Activity: Check every line below for the word "Common" and show those that hold it.
*** Records provided Section Begins ***
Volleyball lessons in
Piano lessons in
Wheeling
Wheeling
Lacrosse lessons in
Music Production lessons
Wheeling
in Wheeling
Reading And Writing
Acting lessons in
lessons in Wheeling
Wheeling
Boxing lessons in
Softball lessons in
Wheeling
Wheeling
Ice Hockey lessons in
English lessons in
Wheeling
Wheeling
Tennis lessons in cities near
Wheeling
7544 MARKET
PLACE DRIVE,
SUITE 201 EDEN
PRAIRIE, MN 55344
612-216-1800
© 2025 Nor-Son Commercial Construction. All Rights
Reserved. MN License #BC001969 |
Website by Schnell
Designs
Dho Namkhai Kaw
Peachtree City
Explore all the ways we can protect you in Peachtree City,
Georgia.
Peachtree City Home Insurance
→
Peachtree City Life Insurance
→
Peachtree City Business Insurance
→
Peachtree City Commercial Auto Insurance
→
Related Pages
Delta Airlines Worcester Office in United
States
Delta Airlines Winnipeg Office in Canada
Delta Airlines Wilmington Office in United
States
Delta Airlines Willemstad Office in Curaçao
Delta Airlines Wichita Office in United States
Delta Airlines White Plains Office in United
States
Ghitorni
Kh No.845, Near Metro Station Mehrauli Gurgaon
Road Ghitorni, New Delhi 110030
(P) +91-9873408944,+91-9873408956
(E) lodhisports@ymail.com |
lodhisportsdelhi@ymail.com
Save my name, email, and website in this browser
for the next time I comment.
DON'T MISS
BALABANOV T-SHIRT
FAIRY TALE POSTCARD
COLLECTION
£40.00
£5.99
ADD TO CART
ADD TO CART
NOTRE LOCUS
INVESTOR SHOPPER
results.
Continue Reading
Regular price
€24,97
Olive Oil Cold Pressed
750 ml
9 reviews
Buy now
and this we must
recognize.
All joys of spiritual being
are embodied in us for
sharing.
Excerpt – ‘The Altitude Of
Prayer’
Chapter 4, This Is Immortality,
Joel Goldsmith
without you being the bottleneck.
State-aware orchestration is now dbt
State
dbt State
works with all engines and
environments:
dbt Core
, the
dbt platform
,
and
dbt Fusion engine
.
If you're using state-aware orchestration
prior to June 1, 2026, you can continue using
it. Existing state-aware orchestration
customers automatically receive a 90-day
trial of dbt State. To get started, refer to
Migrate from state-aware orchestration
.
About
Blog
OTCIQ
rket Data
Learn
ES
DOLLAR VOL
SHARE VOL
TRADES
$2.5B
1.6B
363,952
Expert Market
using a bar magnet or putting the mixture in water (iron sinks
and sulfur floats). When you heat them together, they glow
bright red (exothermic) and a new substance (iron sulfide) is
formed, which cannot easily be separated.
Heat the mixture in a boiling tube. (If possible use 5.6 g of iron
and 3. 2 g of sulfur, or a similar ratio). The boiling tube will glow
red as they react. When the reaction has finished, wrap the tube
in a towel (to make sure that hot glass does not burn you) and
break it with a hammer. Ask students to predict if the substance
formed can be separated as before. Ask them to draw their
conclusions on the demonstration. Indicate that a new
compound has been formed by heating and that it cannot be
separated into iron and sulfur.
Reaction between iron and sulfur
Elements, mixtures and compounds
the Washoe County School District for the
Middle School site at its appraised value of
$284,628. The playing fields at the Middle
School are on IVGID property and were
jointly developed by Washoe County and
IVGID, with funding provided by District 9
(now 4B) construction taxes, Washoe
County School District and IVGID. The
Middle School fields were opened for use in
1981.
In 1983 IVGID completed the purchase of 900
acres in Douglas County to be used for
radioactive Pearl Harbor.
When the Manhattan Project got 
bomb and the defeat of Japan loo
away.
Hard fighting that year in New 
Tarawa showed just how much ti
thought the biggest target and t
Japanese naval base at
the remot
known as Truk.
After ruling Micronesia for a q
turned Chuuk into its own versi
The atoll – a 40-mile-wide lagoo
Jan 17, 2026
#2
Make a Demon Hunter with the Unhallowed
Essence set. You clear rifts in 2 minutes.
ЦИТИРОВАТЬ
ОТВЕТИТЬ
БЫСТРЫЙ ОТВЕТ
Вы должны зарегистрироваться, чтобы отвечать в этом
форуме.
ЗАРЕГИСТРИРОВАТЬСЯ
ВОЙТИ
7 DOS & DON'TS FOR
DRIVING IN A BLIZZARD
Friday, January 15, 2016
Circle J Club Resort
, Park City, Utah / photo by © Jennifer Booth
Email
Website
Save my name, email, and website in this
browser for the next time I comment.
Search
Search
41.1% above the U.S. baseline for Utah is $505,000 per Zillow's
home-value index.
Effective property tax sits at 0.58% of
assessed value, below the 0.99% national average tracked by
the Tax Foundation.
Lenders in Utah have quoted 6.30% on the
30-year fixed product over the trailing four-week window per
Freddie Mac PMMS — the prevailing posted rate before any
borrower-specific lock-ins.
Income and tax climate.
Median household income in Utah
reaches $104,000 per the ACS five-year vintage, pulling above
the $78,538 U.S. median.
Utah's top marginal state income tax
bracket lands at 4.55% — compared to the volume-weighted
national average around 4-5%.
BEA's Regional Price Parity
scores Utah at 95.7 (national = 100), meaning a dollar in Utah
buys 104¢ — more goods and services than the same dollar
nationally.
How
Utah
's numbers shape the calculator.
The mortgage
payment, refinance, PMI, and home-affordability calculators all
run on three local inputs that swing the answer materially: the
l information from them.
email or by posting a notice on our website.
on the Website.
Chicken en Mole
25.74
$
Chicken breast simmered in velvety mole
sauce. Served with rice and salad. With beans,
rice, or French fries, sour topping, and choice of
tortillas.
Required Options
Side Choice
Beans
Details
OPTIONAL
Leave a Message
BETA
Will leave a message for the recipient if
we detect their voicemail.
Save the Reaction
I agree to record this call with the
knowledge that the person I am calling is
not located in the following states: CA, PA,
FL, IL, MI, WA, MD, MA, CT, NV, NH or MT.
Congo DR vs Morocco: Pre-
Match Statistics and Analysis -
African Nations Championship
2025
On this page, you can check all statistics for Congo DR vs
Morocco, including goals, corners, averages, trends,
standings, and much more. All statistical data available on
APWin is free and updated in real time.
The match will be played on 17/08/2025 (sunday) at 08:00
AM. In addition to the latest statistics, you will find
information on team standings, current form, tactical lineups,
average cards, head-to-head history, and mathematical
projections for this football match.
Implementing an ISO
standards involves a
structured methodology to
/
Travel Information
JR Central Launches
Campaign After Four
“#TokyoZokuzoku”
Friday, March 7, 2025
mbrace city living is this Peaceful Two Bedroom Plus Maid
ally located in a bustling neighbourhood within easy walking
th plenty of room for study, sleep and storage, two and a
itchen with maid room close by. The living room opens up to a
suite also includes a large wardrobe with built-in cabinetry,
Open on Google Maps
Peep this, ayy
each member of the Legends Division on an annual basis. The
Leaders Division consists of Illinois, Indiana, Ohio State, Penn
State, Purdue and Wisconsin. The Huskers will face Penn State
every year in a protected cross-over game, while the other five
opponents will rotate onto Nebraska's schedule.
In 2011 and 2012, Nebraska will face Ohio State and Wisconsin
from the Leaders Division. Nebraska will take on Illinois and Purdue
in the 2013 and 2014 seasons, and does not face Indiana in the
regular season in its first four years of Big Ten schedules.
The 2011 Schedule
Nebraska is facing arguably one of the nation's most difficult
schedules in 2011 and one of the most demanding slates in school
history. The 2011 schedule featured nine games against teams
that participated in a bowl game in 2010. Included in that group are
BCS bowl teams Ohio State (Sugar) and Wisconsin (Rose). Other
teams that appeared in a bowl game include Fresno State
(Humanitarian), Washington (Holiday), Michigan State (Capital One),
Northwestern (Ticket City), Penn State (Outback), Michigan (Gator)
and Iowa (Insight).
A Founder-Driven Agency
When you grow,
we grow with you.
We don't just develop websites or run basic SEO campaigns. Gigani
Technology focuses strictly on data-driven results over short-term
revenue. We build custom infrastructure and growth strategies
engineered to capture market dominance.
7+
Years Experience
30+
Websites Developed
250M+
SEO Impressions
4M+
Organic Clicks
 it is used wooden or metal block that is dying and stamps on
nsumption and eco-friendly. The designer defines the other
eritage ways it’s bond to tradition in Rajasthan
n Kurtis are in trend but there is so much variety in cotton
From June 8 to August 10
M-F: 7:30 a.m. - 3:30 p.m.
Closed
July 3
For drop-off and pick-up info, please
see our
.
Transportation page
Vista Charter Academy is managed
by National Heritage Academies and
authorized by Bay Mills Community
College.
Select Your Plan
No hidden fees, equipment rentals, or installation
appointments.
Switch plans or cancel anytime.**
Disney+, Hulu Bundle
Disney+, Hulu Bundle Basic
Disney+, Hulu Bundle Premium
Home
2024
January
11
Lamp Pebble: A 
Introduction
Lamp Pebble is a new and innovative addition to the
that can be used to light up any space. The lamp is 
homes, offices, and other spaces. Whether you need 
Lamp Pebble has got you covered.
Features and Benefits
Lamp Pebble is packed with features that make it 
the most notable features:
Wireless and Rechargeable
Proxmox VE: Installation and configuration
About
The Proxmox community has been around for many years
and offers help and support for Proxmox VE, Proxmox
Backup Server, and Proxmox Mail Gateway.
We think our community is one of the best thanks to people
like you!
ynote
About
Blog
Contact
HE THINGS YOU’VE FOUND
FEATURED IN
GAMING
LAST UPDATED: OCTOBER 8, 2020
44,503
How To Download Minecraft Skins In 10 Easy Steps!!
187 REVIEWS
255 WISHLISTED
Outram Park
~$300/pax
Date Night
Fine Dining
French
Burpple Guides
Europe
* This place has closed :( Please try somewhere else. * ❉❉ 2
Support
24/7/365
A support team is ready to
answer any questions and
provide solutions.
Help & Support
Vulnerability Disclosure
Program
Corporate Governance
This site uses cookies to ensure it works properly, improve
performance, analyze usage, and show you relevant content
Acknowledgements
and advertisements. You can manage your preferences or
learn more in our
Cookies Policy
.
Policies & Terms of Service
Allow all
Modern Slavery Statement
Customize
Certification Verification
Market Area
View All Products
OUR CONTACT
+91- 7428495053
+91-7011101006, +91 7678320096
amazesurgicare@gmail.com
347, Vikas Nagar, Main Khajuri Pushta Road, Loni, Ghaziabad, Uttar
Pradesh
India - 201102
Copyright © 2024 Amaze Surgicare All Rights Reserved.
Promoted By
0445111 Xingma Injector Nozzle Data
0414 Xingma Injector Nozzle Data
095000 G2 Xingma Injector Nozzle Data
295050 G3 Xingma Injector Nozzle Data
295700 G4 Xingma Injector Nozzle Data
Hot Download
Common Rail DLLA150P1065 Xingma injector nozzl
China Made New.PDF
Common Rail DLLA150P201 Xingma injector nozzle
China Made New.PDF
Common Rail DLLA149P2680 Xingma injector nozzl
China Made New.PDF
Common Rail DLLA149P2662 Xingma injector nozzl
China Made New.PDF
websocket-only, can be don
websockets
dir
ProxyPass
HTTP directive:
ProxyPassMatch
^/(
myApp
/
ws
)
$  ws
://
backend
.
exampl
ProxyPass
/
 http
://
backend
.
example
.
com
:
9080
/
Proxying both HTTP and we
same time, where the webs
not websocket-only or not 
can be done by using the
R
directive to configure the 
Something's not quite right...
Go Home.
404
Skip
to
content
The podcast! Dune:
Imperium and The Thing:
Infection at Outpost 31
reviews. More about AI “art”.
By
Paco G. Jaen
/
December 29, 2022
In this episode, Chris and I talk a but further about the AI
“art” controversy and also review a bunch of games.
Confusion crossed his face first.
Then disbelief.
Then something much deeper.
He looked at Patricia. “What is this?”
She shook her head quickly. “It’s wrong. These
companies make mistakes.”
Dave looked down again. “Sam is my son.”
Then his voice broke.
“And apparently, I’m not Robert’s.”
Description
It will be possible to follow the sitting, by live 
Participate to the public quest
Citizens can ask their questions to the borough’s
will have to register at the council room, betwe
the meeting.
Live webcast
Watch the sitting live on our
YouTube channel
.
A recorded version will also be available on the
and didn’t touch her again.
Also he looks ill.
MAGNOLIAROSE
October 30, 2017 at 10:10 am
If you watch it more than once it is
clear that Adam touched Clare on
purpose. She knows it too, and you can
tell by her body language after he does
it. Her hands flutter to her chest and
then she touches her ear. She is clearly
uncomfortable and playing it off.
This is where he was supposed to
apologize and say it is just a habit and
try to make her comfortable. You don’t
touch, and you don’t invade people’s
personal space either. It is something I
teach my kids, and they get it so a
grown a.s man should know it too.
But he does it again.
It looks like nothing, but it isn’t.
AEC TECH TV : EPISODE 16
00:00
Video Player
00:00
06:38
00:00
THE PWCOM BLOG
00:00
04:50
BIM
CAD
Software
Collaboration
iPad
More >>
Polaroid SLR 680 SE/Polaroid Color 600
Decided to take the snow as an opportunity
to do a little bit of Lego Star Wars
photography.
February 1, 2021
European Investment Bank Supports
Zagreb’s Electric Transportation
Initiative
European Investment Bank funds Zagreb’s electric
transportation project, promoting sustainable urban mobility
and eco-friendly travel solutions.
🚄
*** Records provided Section Ends ***
Answer section:
Common Rail DLLA150P1065 Xingma injector nozzl
Common Rail DLLA150P201 Xingma injector nozzle
Common Rail DLLA149P2680 Xingma injector nozzl
Common Rail DLLA149P2662 Xingma injector nozzl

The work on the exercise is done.